The LIHC is based on the qualified basis of a housing project; see Exhibit 2 on p. 559 for the basic LIHC computation.

There are three steps involved in calculating a project's qualified basis under Sec. 42(c)(1).The first involves determining the project's eligible basis under Sec. 42(d). According to Sec. 42(d)(1), a new building's eligible basis is generally its adjusted basis. An existing building's eligible basis hinges on the acquisition cost, based on various holding requirements under Sec. 42(d) (2).

The second step is the determination of the applicable fraction. According to Sec. 42(c)(1)(B), a low-income building's applicable fraction is the lesser of the project's unit fraction or floor-space fraction. Sec. 42(c)(1)(C) defines the unit fraction as the ratio of the occupied low-income units to all residential rental units in the building. The floor-space fraction, under Sec. 42(c)(1)(D), is the ratio of the occupied low-income floor space to the total residential rental floor space in the building.

Example: The eligible basis of a qualified low-income housing building is $1 million. The building consists of 100 units, 60 of which represent Sec. 42 rent-restricted units; the remaining 40 units are rented to market-rate tenants. The floor space of each low-income unit is 500 square feet; the market-rate units are slightly larger, at 600 square feet.
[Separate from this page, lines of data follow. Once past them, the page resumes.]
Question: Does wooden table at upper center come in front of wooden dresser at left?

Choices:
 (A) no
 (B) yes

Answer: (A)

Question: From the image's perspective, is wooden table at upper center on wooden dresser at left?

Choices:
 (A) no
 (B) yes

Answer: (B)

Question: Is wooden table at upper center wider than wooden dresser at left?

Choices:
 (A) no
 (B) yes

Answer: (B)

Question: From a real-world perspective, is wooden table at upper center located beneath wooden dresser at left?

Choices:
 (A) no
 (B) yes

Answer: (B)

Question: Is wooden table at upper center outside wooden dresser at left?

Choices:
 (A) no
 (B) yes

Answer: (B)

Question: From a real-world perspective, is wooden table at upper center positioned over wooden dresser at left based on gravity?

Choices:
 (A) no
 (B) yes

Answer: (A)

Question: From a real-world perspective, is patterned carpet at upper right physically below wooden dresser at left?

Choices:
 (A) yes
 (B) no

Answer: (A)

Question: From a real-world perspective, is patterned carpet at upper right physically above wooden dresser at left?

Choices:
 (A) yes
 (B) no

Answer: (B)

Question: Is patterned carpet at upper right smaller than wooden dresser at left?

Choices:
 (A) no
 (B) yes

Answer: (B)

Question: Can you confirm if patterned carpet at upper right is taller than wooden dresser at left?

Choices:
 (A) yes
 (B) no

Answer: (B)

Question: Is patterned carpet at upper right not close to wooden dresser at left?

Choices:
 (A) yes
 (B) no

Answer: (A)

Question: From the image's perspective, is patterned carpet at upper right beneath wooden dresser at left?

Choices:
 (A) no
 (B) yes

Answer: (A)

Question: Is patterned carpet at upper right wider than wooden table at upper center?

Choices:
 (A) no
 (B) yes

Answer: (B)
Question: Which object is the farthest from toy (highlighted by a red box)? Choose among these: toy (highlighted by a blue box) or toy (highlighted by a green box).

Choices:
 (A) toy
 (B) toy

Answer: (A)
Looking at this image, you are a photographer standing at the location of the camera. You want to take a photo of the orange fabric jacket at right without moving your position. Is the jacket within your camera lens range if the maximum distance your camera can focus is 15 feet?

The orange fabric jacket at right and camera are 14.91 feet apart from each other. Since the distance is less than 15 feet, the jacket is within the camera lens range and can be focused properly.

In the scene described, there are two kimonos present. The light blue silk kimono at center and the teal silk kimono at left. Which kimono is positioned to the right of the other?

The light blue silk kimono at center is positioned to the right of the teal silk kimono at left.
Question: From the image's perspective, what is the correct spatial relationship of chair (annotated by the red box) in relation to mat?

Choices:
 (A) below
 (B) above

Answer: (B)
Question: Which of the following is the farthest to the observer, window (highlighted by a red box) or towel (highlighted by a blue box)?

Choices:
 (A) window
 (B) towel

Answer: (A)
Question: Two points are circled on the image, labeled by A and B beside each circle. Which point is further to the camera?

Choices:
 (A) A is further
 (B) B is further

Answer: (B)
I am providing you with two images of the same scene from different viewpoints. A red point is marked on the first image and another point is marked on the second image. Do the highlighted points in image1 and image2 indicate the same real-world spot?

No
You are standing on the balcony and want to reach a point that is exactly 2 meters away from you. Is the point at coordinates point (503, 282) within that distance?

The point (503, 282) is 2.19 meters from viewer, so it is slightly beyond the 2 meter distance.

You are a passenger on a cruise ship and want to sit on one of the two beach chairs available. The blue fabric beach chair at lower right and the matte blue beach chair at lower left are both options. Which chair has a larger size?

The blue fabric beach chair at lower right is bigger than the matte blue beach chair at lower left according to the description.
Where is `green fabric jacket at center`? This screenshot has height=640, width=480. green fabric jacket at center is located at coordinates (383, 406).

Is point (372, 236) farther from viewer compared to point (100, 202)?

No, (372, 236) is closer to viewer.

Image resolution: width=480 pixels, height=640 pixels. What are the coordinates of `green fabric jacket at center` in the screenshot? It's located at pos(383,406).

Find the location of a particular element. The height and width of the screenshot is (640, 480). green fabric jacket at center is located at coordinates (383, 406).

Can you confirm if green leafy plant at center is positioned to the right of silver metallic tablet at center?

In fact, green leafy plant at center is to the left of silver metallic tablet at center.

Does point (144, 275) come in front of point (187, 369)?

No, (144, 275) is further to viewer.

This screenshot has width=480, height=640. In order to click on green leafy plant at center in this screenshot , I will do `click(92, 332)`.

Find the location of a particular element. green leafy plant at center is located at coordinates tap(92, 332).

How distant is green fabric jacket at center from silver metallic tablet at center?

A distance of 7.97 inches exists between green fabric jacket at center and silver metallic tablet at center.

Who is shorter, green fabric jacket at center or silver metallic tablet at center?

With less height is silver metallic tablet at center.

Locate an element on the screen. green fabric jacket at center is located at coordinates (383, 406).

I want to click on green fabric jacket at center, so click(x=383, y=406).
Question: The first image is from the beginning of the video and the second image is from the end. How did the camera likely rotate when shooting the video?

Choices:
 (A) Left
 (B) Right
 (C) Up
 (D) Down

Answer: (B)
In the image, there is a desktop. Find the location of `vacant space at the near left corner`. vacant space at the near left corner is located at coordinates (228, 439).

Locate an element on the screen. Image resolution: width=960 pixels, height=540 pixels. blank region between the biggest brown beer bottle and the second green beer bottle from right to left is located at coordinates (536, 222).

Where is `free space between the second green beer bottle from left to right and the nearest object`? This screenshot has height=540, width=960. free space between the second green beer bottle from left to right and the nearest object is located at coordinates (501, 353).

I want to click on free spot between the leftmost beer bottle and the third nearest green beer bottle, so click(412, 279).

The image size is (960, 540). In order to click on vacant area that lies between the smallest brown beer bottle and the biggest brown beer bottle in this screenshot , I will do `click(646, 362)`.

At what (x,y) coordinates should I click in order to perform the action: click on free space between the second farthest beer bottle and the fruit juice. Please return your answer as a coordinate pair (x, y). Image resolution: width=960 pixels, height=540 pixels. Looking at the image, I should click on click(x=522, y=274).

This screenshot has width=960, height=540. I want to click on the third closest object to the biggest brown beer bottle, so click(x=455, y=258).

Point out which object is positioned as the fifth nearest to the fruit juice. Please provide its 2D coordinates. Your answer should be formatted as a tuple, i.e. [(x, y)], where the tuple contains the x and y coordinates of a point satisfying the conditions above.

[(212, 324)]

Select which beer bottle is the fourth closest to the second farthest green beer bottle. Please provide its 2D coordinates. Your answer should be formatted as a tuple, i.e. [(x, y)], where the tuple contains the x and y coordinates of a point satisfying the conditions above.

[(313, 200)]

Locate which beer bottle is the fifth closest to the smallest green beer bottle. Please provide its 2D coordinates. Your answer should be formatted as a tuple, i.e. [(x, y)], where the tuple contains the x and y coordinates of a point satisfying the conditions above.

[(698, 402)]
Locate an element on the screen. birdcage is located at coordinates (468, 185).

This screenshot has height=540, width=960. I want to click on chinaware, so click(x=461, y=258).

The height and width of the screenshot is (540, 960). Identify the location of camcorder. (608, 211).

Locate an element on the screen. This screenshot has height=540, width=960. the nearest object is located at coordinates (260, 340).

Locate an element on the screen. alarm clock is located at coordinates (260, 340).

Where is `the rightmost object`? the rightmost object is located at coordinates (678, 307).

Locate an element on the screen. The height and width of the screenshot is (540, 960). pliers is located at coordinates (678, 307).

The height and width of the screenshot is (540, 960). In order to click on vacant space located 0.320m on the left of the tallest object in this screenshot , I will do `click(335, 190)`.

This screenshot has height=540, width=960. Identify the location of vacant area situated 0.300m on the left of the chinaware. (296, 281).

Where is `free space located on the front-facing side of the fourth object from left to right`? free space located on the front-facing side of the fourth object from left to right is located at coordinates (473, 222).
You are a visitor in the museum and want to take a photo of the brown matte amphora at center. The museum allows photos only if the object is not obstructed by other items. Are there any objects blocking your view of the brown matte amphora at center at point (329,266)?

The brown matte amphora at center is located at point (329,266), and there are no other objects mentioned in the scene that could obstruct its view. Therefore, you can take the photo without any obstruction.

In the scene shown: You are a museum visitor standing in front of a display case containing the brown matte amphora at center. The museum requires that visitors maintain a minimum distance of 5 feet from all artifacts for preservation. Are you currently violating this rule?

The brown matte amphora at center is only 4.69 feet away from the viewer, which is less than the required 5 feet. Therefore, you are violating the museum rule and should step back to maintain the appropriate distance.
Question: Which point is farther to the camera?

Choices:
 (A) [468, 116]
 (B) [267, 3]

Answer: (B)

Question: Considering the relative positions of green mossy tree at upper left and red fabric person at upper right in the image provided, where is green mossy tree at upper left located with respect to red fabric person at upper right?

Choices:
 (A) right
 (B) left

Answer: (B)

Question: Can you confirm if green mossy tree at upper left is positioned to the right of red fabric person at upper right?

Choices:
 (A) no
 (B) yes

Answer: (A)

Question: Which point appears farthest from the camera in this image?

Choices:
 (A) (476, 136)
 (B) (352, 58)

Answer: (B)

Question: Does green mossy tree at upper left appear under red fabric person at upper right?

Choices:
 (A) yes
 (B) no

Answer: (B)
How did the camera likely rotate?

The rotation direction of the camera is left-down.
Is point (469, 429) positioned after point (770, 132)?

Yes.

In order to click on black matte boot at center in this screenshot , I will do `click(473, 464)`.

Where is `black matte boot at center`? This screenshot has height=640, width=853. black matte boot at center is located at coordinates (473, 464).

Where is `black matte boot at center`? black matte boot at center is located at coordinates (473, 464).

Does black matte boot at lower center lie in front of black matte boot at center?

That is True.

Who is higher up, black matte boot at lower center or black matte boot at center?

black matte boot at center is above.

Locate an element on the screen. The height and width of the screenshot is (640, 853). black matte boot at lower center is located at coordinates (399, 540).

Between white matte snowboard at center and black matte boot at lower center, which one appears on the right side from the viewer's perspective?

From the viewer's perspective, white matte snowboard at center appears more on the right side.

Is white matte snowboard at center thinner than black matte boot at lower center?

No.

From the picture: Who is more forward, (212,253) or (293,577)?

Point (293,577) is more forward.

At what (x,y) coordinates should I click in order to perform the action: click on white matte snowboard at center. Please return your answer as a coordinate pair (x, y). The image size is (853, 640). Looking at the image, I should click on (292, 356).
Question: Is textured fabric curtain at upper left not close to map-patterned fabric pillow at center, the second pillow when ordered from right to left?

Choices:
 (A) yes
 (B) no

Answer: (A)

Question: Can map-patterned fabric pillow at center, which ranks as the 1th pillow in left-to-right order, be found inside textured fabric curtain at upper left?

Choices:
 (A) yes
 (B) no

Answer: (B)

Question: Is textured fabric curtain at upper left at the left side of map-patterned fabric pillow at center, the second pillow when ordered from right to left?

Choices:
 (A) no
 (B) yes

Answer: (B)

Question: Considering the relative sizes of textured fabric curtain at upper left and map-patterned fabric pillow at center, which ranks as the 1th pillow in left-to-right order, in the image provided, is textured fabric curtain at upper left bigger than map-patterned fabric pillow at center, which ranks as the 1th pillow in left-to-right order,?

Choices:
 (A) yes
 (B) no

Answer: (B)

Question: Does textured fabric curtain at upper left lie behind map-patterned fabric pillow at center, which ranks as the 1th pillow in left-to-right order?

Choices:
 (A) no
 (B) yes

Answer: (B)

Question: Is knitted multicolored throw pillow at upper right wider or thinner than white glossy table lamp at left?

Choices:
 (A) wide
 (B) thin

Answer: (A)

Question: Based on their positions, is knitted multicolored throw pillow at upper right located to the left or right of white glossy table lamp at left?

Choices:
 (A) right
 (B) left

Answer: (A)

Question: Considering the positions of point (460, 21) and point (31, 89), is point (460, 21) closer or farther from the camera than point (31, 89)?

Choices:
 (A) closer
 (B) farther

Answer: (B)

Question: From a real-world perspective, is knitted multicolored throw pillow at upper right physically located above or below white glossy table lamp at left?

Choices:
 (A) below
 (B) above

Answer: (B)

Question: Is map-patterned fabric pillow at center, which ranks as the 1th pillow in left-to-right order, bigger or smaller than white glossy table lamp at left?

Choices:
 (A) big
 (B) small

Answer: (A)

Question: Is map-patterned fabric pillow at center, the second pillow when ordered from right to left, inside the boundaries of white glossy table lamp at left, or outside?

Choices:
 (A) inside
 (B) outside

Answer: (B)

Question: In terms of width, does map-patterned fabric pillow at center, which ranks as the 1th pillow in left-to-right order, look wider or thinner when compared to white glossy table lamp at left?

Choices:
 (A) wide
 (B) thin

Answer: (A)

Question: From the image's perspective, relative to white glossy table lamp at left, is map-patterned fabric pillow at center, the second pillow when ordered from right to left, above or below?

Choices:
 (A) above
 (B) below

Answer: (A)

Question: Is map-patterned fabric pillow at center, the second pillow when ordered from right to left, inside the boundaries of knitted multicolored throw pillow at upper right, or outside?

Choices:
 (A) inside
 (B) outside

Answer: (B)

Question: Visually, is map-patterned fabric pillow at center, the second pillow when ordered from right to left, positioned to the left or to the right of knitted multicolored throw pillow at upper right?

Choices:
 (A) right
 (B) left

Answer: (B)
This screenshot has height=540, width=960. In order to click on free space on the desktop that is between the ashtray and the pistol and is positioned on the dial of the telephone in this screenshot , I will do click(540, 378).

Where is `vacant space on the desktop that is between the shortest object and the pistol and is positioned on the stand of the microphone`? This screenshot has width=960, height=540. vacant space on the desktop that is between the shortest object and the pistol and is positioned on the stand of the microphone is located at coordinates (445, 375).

The project's unit fraction is 60% (60 low-income units/100 total units). The floor-space fraction is 56%, representing 30,000 low-income square feet ((60 x 500)/54,000 total square feet). The applicable fraction is 56%, the lower of the two. The qualified basis is $560,000 ($1 million x 56%).

Basis Boost

Once the eligible basis and the applicable fraction have been determined, the final step...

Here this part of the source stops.